澹台灵官轻哼一声,也不答话,将书摊在身旁草甸上。
月光正好照在那页,图文清晰可见。
她单手结了个清心除尘印,纤指如蝶翻飞,随即竟张口咬破舌尖,俯身便往杨炯唇上印去。
杨炯怔在原地,还未来得及思索,唇上便掠过一抹微凉的柔软。
气息交缠间,一缕混着檀香的血气悄然渡入,甜腥深处蕴着冰雪般的清冽,像一道被封存的火,蜿蜒而下,直坠丹田。
说也奇怪,那血气所过之处,小腹竟升起一股暖流,原本被阵法封锁的某处,似有松动之象。
他心中大骇:这法子竟真有用!
澹台灵官抬起头来,唇边尚有一丝血痕,在月光下艳如朱砂。
她眸中空灵依旧,却多了几分探究之色,似在观察杨炯变化。
不多时,杨炯心中叫苦不迭:锁阳阵若破,今夜怕是要被这女妖精吸成干尸!
求生之念一起,他猛地发力欲要挣脱。
可澹台灵官早有防备,一手按住他胸口,眼尾微挑,竟做出个威胁意味十足的表情。
她素来神色淡漠,这般神情做来虽有些生硬,却别有一种凛然气势:“再乱动,打晕你。
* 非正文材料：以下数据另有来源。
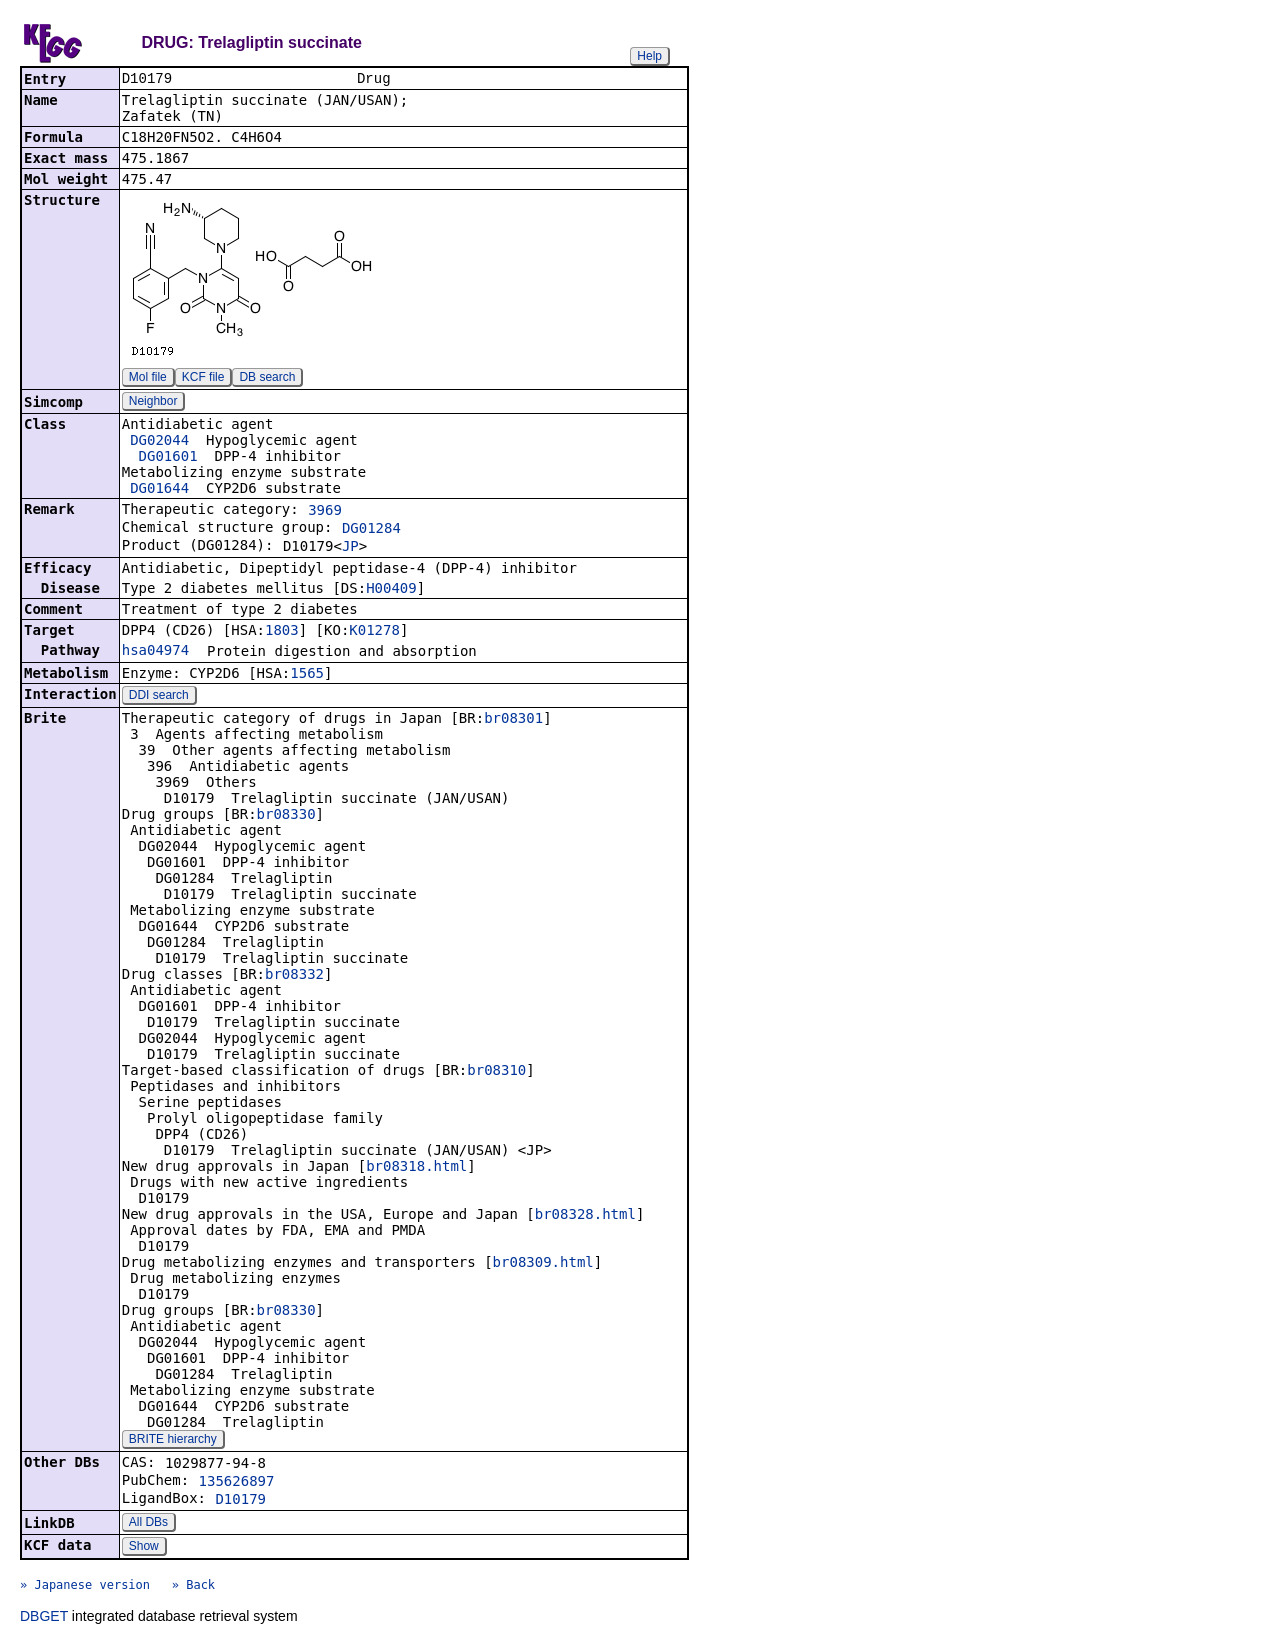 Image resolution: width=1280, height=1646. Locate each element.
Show (144, 1548)
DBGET (44, 1618)
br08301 (513, 720)
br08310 (496, 1072)
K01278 (374, 632)
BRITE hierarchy (173, 1441)
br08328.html (585, 1216)
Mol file (148, 379)
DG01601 (168, 458)
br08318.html (416, 1168)
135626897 (237, 1483)
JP (350, 548)
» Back (193, 1587)
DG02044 (159, 442)
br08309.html (543, 1264)
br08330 (286, 816)
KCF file (203, 379)
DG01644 (159, 490)
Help (649, 56)
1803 (282, 632)
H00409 (391, 590)
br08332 (294, 976)
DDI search (159, 697)
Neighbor (153, 403)
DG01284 (371, 530)
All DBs (148, 1524)
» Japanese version (85, 1587)
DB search (267, 379)
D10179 (240, 1501)
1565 (307, 675)
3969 (325, 512)
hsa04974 (155, 652) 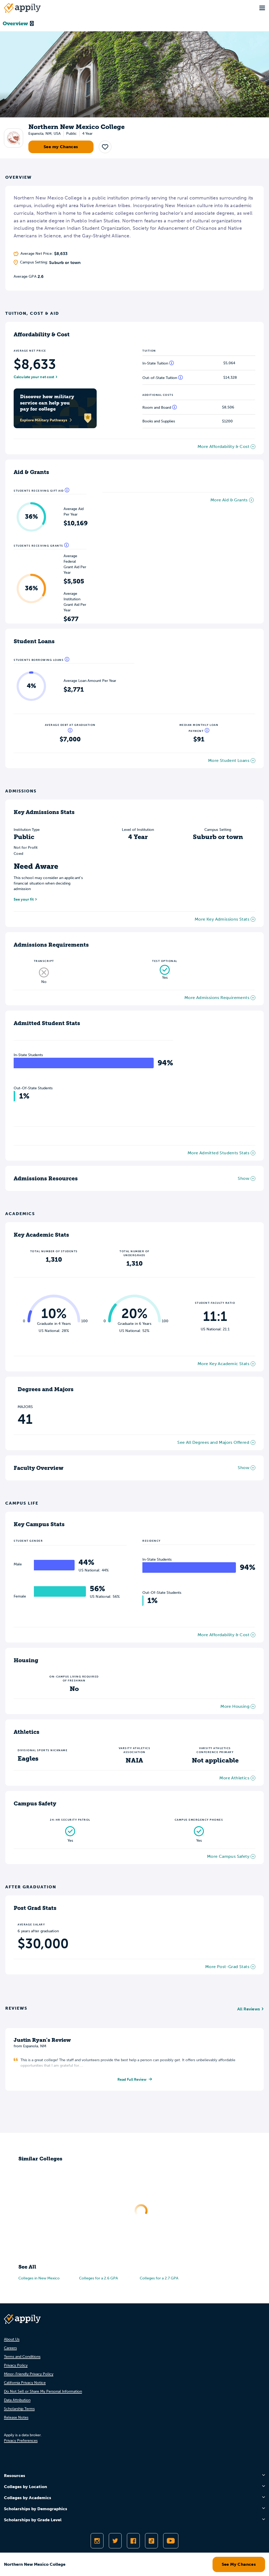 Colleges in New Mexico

”
杨炯知她说得出做得到,当下不敢再挣,苦着脸道:“你……你不会弄死我吧?”
澹台灵官却不理他,侧头去看书上图画,对照着摸索起来。
她于此事全然陌生,动作生涩笨拙,全凭书上线条依样画葫芦。
忽地“嘶”了一声,蹙眉看向杨炯,语气里满是疑惑:“你隐藏实力?为何能伤我?”
杨炯先是一愣,随即明白她所指,险些背过气去。
见木已成舟,索性破罐破摔,摊手道:“对对对,你说得都对!”
澹台灵官见他这般惫懒模样,竟一把将他薅起来,四目相对,认真道:“念!”
“念什么?”杨炯装傻。
“念口诀!”澹台灵官强调,“方才那段,‘坎离交泰运,龙虎自盘旋’。”
杨炯见她一本正经在这当口还要念经,又好气又好笑,一股邪火忽地上涌,哼道:“念个屁!今日就让你见识见识何为真本事!”
话音刚落,人已翻过身来。
这一下变故突然,澹台灵官猝不及防,轻呼一声,手中《泥丸录》险些脱手。
她正要挣扎,却觉杨炯动作虽猛,力道拿捏却奇准,竟与书上某幅图画暗合。
当下也不再抗拒,只睁着一双明眸看他,似在观察学习。
也不知过了多久,杨炯浑身大汗淋漓,瘫倒在草甸上,大口喘气。
侧头看去,澹台灵官躺在一旁,肌肤泛着淡淡红晕,如玉生暖,莹润光泽。
她脖颈处仅有一层细密汗珠,在月光下如露滚荷瓣,呼吸平稳悠长,竟未曾耗费半分气力。
她转过头来,眸中疑惑未消:“你很累?”
杨炯闻言,差点吐出血来,咬牙道:“不累!”
“哦。”澹台灵官点点头,忽又翻身压上来,双手撑在他耳侧,长发垂落扫过他脸颊,“方才你没念口诀,不算!重新来。”
“啊?!”杨炯瞠目结舌。
“念。”澹台灵官语气平静,却不容置疑。
杨炯知她性子,只得苦笑:“念念念……坎宫藏真虎,灵根润玄珠……”
“看着我念。”澹台灵官忽然道,同时将他的脸转向自己。
四目相对,杨炯见她眸中映着月光星河,澄澈依旧,却似多了些什么说不清道不明的东西。
当下收敛心神,一字一句诵出口诀。
澹台灵官亦低声相和,二人气息渐渐交融。
这一回与先前不同,澹台灵官似开了窍,动作虽仍有些生涩,却已懂得配合。
她一边默念口诀,一边仔细体察周身变化。
初时只觉暖流自丹田升起,循经脉游走,如春溪破冰,涓涓细流汇成江河。渐渐地,那暖流愈来愈盛,冲关破隘,竟在体内形成周天循环。
杨炯起初还存着敷衍之心,渐渐也被带入其中。
但觉二人气息交融,竟生出一种玄妙感应,仿佛心神相通,彼此血脉心跳皆能感知。他于双修之道本只知皮毛,此刻福至心灵,竟无师自通,动作愈发契合自然。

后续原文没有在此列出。